Warren Ellis has been active in comics for some time now. He has written a lot of stuff, some of which is great and some of which is complete rubbish. Transmetropolitan is probably his big title, but I have never read that. For me, his best work is Planetary, a beautifully drawn (by John Cassaday) title in which the mysterious undercurrents of a fictional twentieth century are excavated. Conceptually, it was not completely unlike The League of Extraordinary Gentlemen by Alan Moore and Pat Mills, but Planetary was done less for laughs and was not so much about the creators showing off their nerdy knowledge of justifiably obscure fictional characters.
Frankenstein's Womb begins with Mary Wollstonecraft Godwin, her lover Percy Bysshe Shelley, and her step sister Claire Clairmont travelling in a coach to meet Lord Byron by Lake Geneva, a journey seen previously in an early episode of Grant Morrison's The Invisibles. They stop by an old castle, and Mary goes in alone to investigate, meeting the monster created by Frankenstein in the novel she then had yet to write. The monster shows her various things from her past and future – her birth and her mother's consequent death from puerperal fever, Shelley's death, and then in the far future a dead hospital patient being revived by electricity. In purely plot terms, not much really happens, but it is very atmospheric.
A lot of the credit here must go to Oleksicki's art, which manages to portray the hideous grandeur of the monster without dissolving into pastiche of the character's various filmic portrayals. The depiction of Mary is also impressive. It would be easy for it to be crudely sexualised, given the period costumes, her somewhat racy life, the kind of people who read comics, and her youth at the time (I think she would have been just nineteen). The black and white art, though, suggests a depth to her character without fetishising her.

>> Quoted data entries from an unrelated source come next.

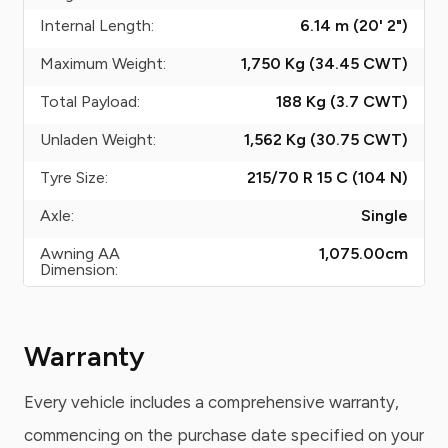
Internal Length:
6.14 m (20' 2")
Maximum Weight:
1,750 Kg (34.45
CWT
)
Total Payload:
188 Kg (3.7
CWT
)
Unladen Weight:
1,562 Kg (30.75
CWT
)
Tyre Size:
215/70 R 15 C (104 N)
Axle:
Single
Awning AA
1,075.00
cm
Dimension:
Warranty
Every vehicle includes a comprehensive warranty,
commencing on the purchase date specified on your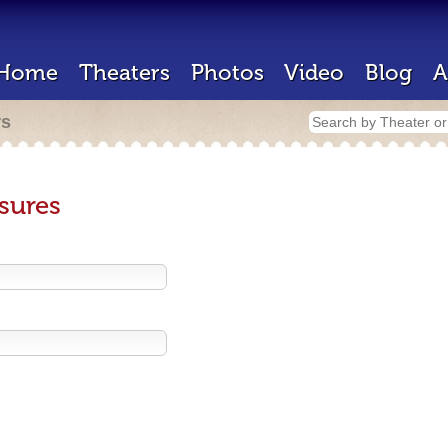
Home
Theaters
Photos
Video
Blog
A
rs
sures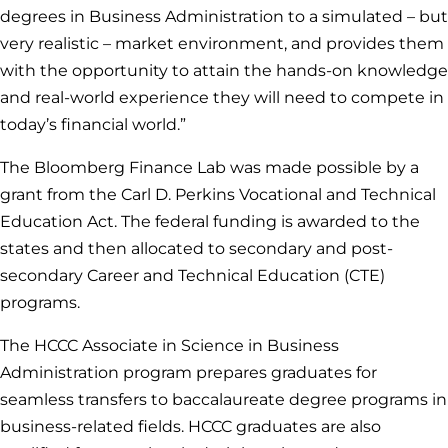
degrees in Business Administration to a simulated – but
very realistic – market environment, and provides them
with the opportunity to attain the hands-on knowledge
and real-world experience they will need to compete in
today’s financial world.”
The Bloomberg Finance Lab was made possible by a
grant from the Carl D. Perkins Vocational and Technical
Education Act. The federal funding is awarded to the
states and then allocated to secondary and post-
secondary Career and Technical Education (CTE)
programs.
The HCCC Associate in Science in Business
Administration program prepares graduates for
seamless transfers to baccalaureate degree programs in
business-related fields. HCCC graduates are also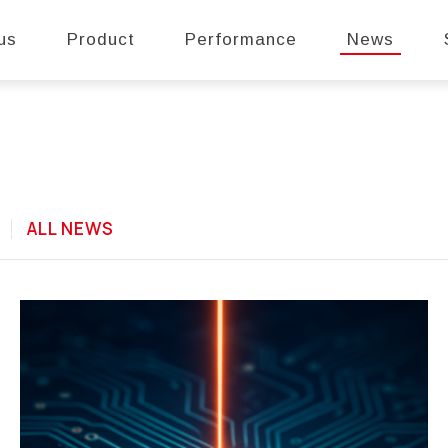
us
Product
Performance
News
E
ALL NEWS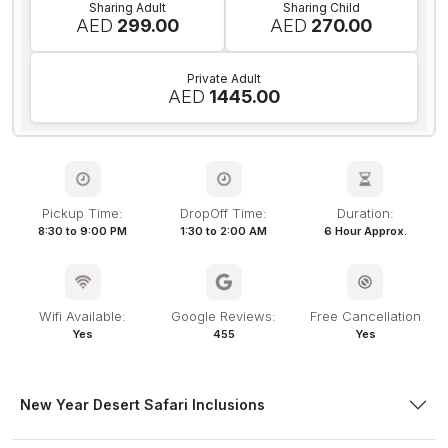
Sharing Adult
Sharing Child
AED
299.00
AED
270.00
Private Adult
AED
1445.00
Pickup Time:
DropOff Time:
Duration:
8:30 to 9:00 PM
1:30 to 2:00 AM
6 Hour Approx.
Wifi Available:
Google Reviews:
Free Cancellation
Yes
455
Yes
New Year Desert Safari Inclusions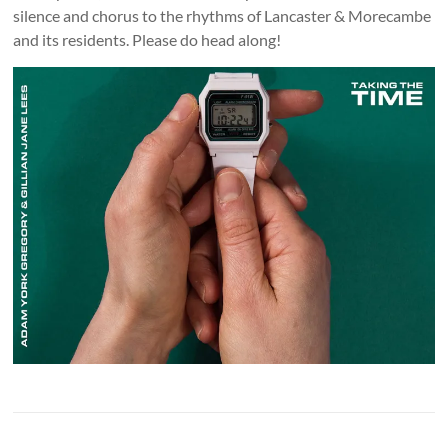
silence and chorus to the rhythms of Lancaster & Morecambe
and its residents. Please do head along!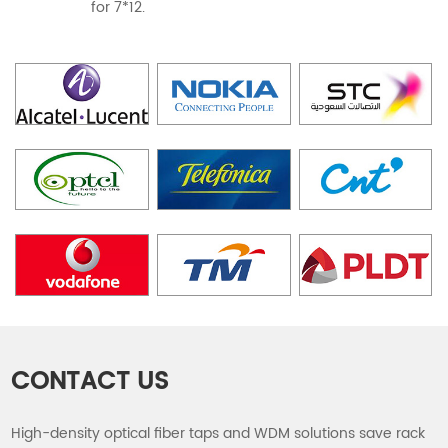
for 7*12.
CONTACT US
High-density optical fiber taps and WDM solutions save rack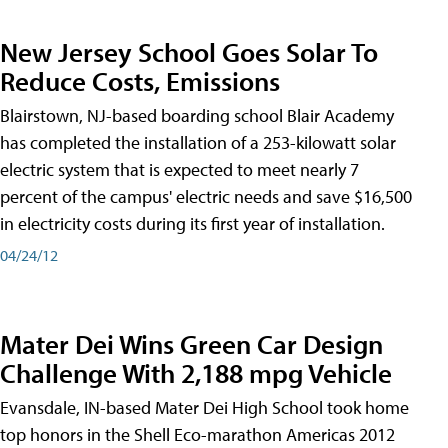
New Jersey School Goes Solar To
Reduce Costs, Emissions
Blairstown, NJ-based boarding school Blair Academy
has completed the installation of a 253-kilowatt solar
electric system that is expected to meet nearly 7
percent of the campus' electric needs and save $16,500
in electricity costs during its first year of installation.
04/24/12
Mater Dei Wins Green Car Design
Challenge With 2,188 mpg Vehicle
Evansdale, IN-based Mater Dei High School took home
top honors in the Shell Eco-marathon Americas 2012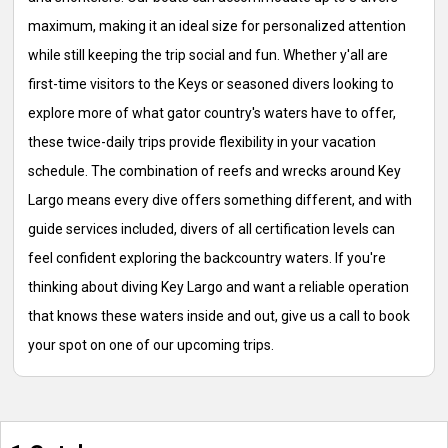
maximum, making it an ideal size for personalized attention
while still keeping the trip social and fun. Whether y'all are
first-time visitors to the Keys or seasoned divers looking to
explore more of what gator country's waters have to offer,
these twice-daily trips provide flexibility in your vacation
schedule. The combination of reefs and wrecks around Key
Largo means every dive offers something different, and with
guide services included, divers of all certification levels can
feel confident exploring the backcountry waters. If you're
thinking about diving Key Largo and want a reliable operation
that knows these waters inside and out, give us a call to book
your spot on one of our upcoming trips.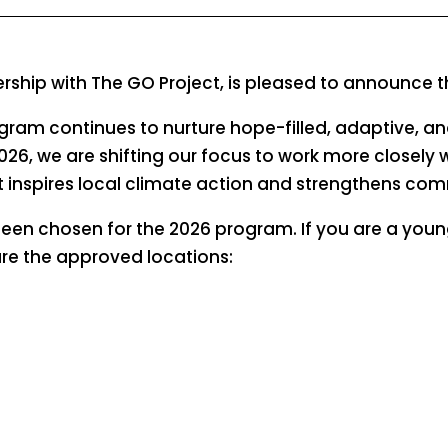
nership with The GO Project, is pleased to announce
ogram continues to nurture hope-filled, adaptive, a
2026, we are shifting our focus to work more closely 
inspires local climate action and strengthens comm
been chosen for the 2026 program. If you are a youn
are the approved locations: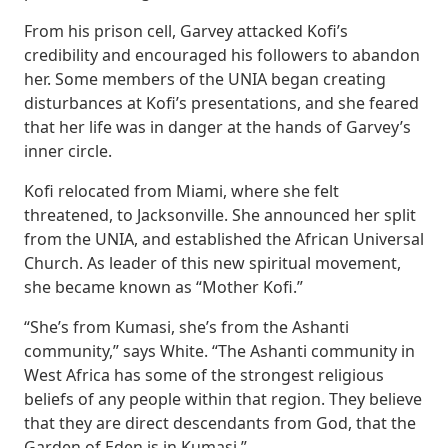
From his prison cell, Garvey attacked Kofi’s
credibility and encouraged his followers to abandon
her. Some members of the UNIA began creating
disturbances at Kofi’s presentations, and she feared
that her life was in danger at the hands of Garvey’s
inner circle.
Kofi relocated from Miami, where she felt
threatened, to Jacksonville. She announced her split
from the UNIA, and established the African Universal
Church. As leader of this new spiritual movement,
she became known as “Mother Kofi.”
“She’s from Kumasi, she’s from the Ashanti
community,” says White. “The Ashanti community in
West Africa has some of the strongest religious
beliefs of any people within that region. They believe
that they are direct descendants from God, that the
Garden of Eden is in Kumasi.”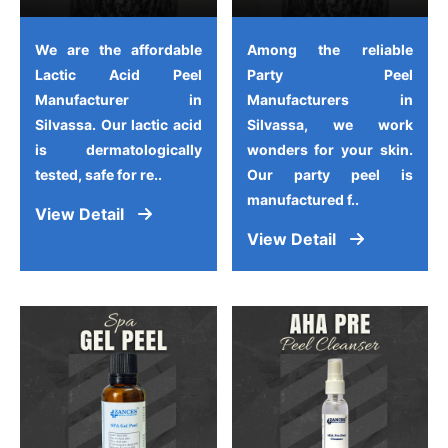
We are the affordable
Among the reliable
Lactic Acid Peel
Party Peel
Manufacturer in
Manufacturers in
Silvassa. Our lactic acid
Silvassa, we work
is dermatologically
wonders for your skin.
tested, safe for re..
Our party peel is
manufactured f..
View Detail
View Detail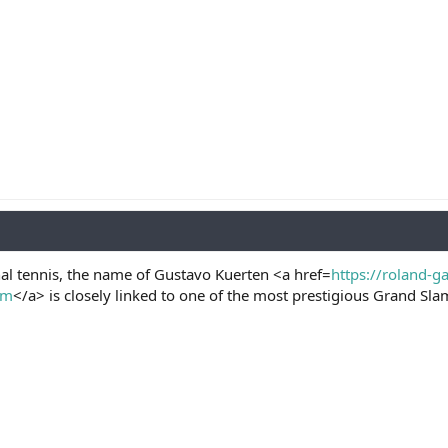
nal tennis, the name of Gustavo Kuerten <a href=
https://roland-g
om
</a> is closely linked to one of the most prestigious Grand S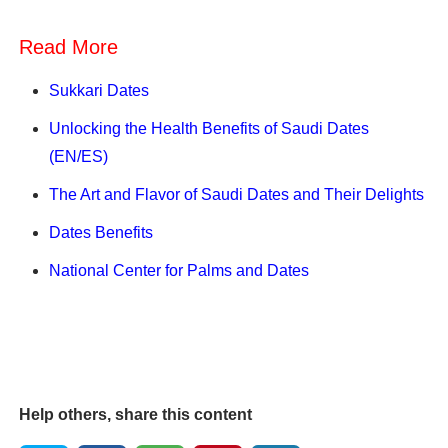
Read More
Sukkari Dates
Unlocking the Health Benefits of Saudi Dates
(EN/ES)
The Art and Flavor of Saudi Dates and Their Delights
Dates Benefits
National Center for Palms and Dates
Help others, share this content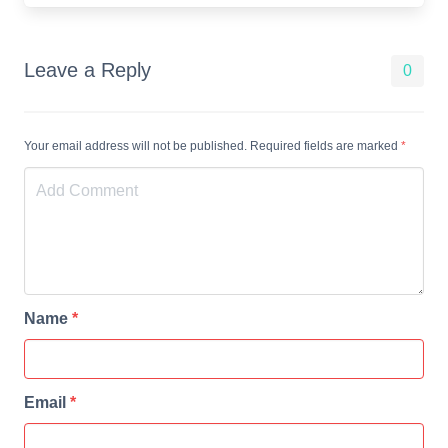
Leave a Reply
0
Your email address will not be published. Required fields are marked
*
Name
*
Email
*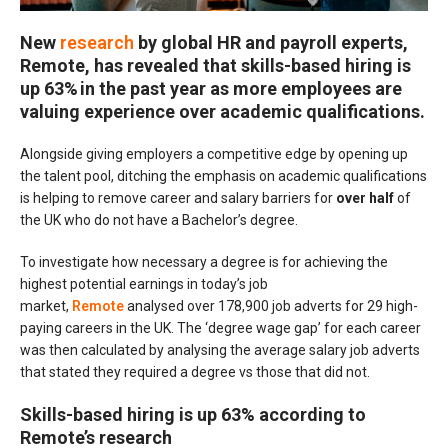
New
research
by global HR and payroll experts,
Remote, has revealed that
skills-based hiring is
up 63%
in the past year as more employees are
valuing experience over academic qualifications.
Alongside giving employers a competitive edge by opening up
the talent pool, ditching the emphasis on academic qualifications
is helping to remove career and salary barriers for
over half
of
the UK who do not have a Bachelor’s degree.
To investigate how necessary a degree is for achieving the
highest potential earnings in today’s job
market,
Remote
analysed over 178,900 job adverts for 29 high-
paying careers in the UK. The ‘degree wage gap’ for each career
was then calculated by analysing the average salary job adverts
that stated they required a degree vs those that did not.
Skills-based hiring is up 63% according to
Remote’s research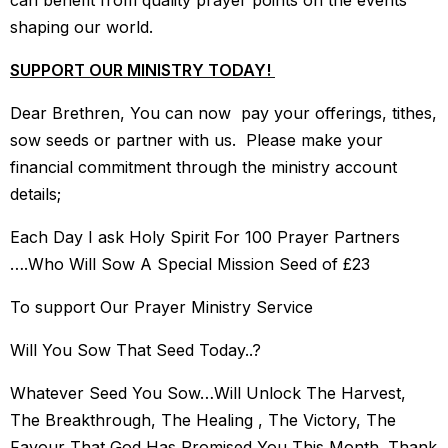
can benefit from quality prayer points on the events
shaping our world.
SUPPORT OUR MINISTRY TODAY!
Dear Brethren, You can now pay your offerings, tithes,
sow seeds or partner with us. Please make your
financial commitment through the ministry account
details;
Each Day I ask Holy Spirit For 100 Prayer Partners
….Who Will Sow A Special Mission Seed of £23
To support Our Prayer Ministry Service
Will You Sow That Seed Today..?
Whatever Seed You Sow…Will Unlock The Harvest,
The Breakthrough, The Healing , The Victory, The
Favour That God Has Promised You This Month. Thank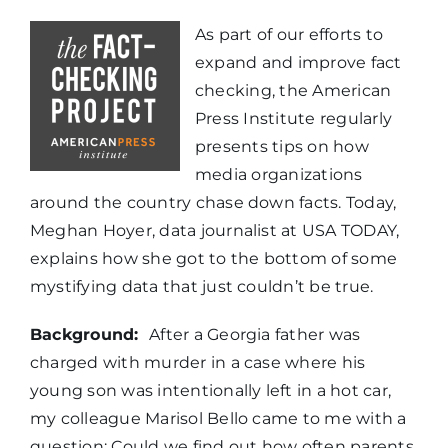
As part of our efforts to
expand and improve fact
checking, the American
Press Institute regularly
presents tips on how
media organizations
around the country chase down facts. Today,
Meghan Hoyer, data journalist at USA TODAY,
explains how she got to the bottom of some
mystifying data that just couldn’t be true.
Background:
After a Georgia father was
charged with murder in a case where his
young son was intentionally left in a hot car,
my colleague Marisol Bello came to me with a
question: Could we find out how often parents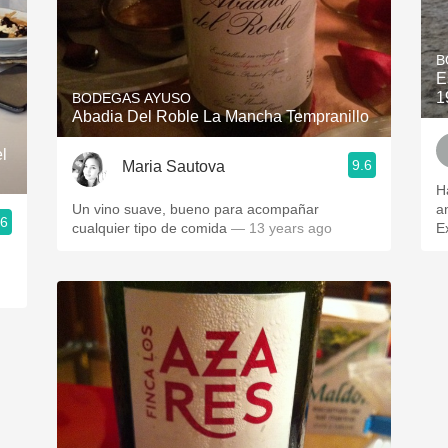
B
E
1
BODEGAS AYUSO
Abadia Del Roble La Mancha Tempranillo
l
9.6
Maria Sautova
H
Un vino suave, bueno para acompañar
a
.6
cualquier tipo de comida
— 13 years ago
E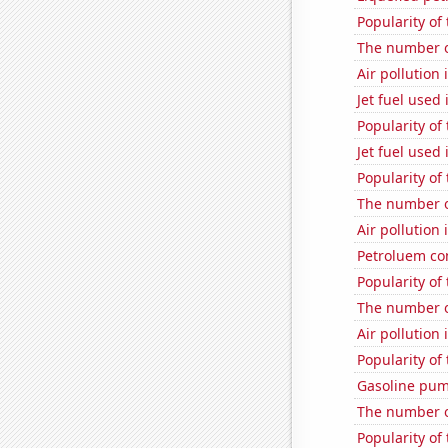
Popularity of
The number o
Air pollution
Jet fuel used 
Popularity of
Jet fuel used
Popularity of
The number o
Air pollution
Petroluem c
Popularity of 
The number o
Air pollution
Popularity of
Gasoline pum
The number of
Popularity of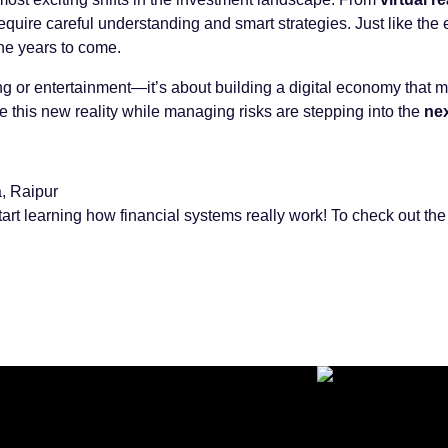
quire careful understanding and smart strategies. Just like the e
the years to come.
ing or entertainment—it’s about building a digital economy that 
e this new reality while managing risks are stepping into the
nex
, Raipur
tart learning how financial systems really work! To check out the f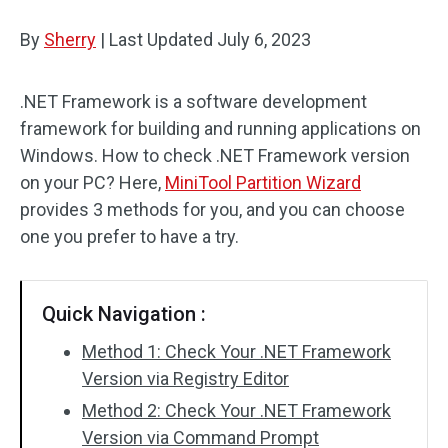
Disk Recovery
By
Sherry
|
Last Updated
July 6, 2023
.NET Framework is a software development
framework for building and running applications on
Windows. How to check .NET Framework version
on your PC? Here,
MiniTool Partition Wizard
provides 3 methods for you, and you can choose
one you prefer to have a try.
Quick Navigation :
Method 1: Check Your .NET Framework
Version via Registry Editor
Method 2: Check Your .NET Framework
Version via Command Prompt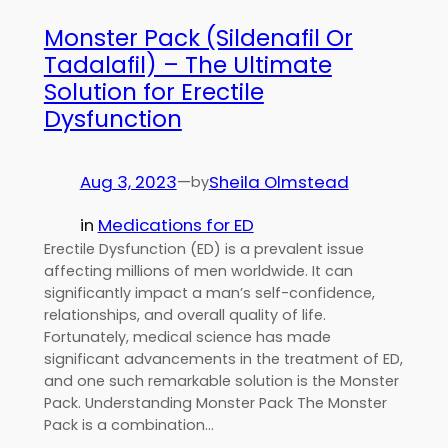
Monster Pack (Sildenafil Or
Tadalafil) – The Ultimate
Solution for Erectile
Dysfunction
Aug 3, 2023
—
Sheila Olmstead
by
in
Medications for ED
Erectile Dysfunction (ED) is a prevalent issue
affecting millions of men worldwide. It can
significantly impact a man’s self-confidence,
relationships, and overall quality of life.
Fortunately, medical science has made
significant advancements in the treatment of ED,
and one such remarkable solution is the Monster
Pack. Understanding Monster Pack The Monster
Pack is a combination…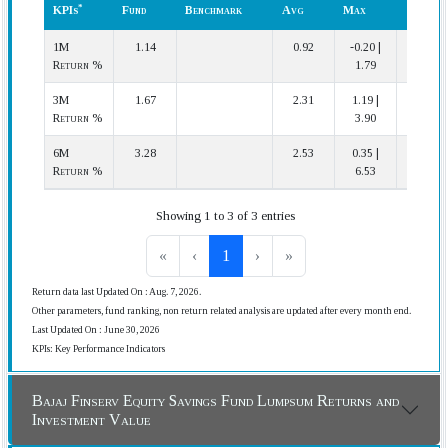
*
KPIs
Fund
Benchmark
Avg
Max
Cat.)
*
KPIs
Fund
Benchmark
Cat.
Min
Rank
1M
1.14
0.92
-0.20 |
7 | 22
Avg
|
(In
Return %
1.79
Max
Cat.)
3M
1.67
2.31
1.19 |
18 | 22
Return %
3.90
6M
3.28
2.53
0.35 |
6 | 22
Return %
6.53
Showing 1 to 3 of 3 entries
«
‹
1
›
»
Return data last Updated On : Aug. 7, 2026.
Other parameters, fund ranking, non return related analysis are updated after every month end.
Last Updated On : June 30, 2026
KPIs: Key Performance Indicators
Bajaj Finserv Equity Savings Fund Lumpsum Returns and
Investment Value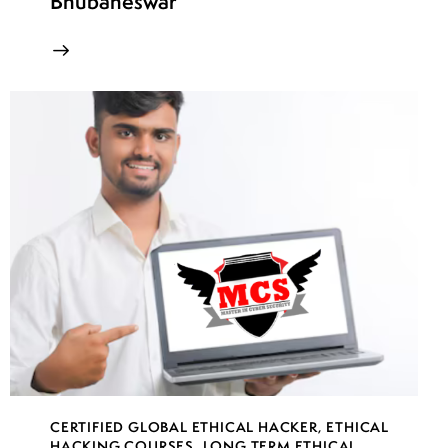
Bhubaneswar
CERTIFIED GLOBAL ETHICAL HACKER
,
ETHICAL
HACKING COURSES
,
LONG TERM ETHICAL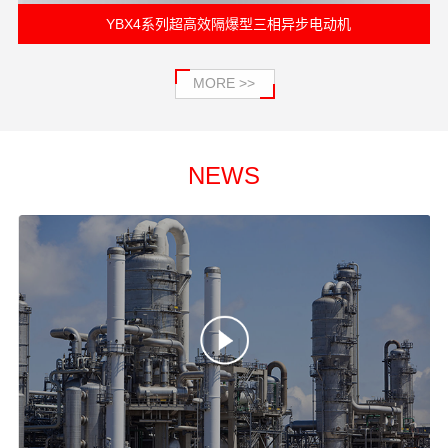
电动机
YFB3系列粉尘防爆型三相异步电动机
MORE >>
NEWS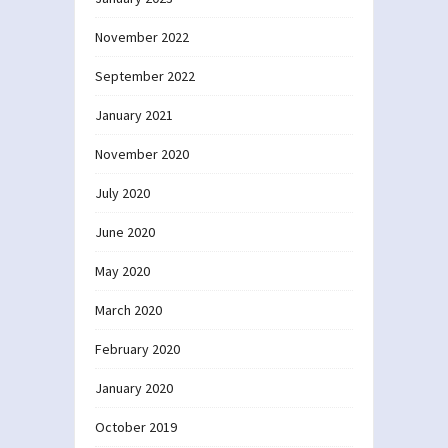
November 2022
September 2022
January 2021
November 2020
July 2020
June 2020
May 2020
March 2020
February 2020
January 2020
October 2019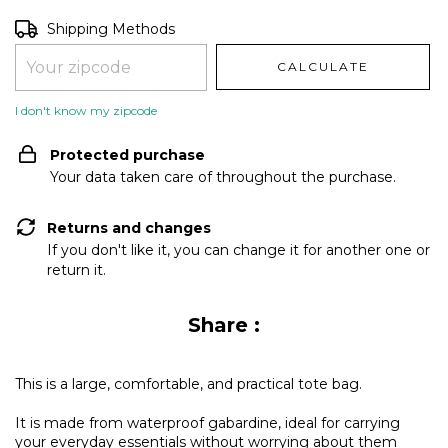
Shipping for zipcode:
CHANGE ZIPCODE
Shipping Methods
CALCULATE
I don't know my zipcode
Protected purchase
Your data taken care of throughout the purchase.
Returns and changes
If you don't like it, you can change it for another one or
return it.
Share :
This is a large, comfortable, and practical tote bag.
It is made from waterproof gabardine, ideal for carrying
your everyday essentials without worrying about them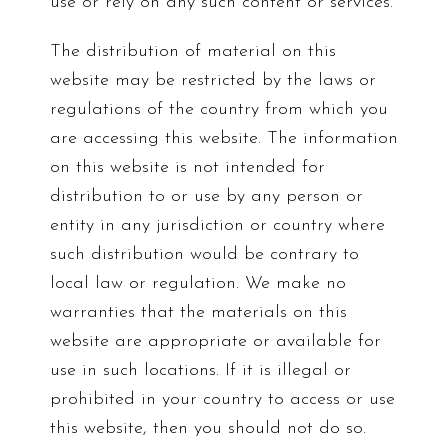
use or rely on any such content or services.
The distribution of material on this
website may be restricted by the laws or
regulations of the country from which you
are accessing this website. The information
on this website is not intended for
distribution to or use by any person or
entity in any jurisdiction or country where
such distribution would be contrary to
local law or regulation. We make no
warranties that the materials on this
website are appropriate or available for
use in such locations. If it is illegal or
prohibited in your country to access or use
this website, then you should not do so.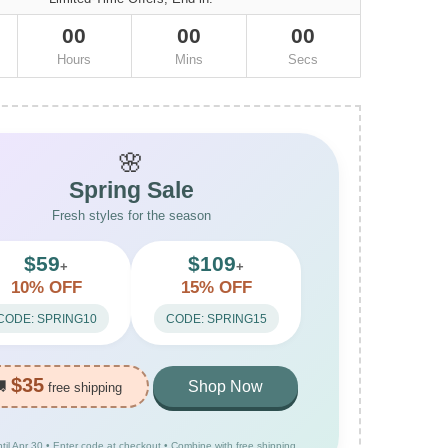
00
00
00
Hours
Mins
Secs
🌸
Spring Sale
Fresh styles for the season
$59
$109
+
+
10% OFF
15% OFF
CODE: SPRING10
CODE: SPRING15
$35
🚚
Shop Now
free shipping
ntil Apr 30 • Enter code at checkout • Combine with free shipping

I sometimes lean towards the idea that Warren Ellis is not actually that great as a writer, except that sometimes he can serve as a catalyst allowing artists to produce great work. When combined with pedestrian artists there is nothing there to retain interest. In this case, I think the story is interesting enough, and atmospheric in its own right, but it is the art that really shines. I must keep an eye out for further work by Malek Oleksicki.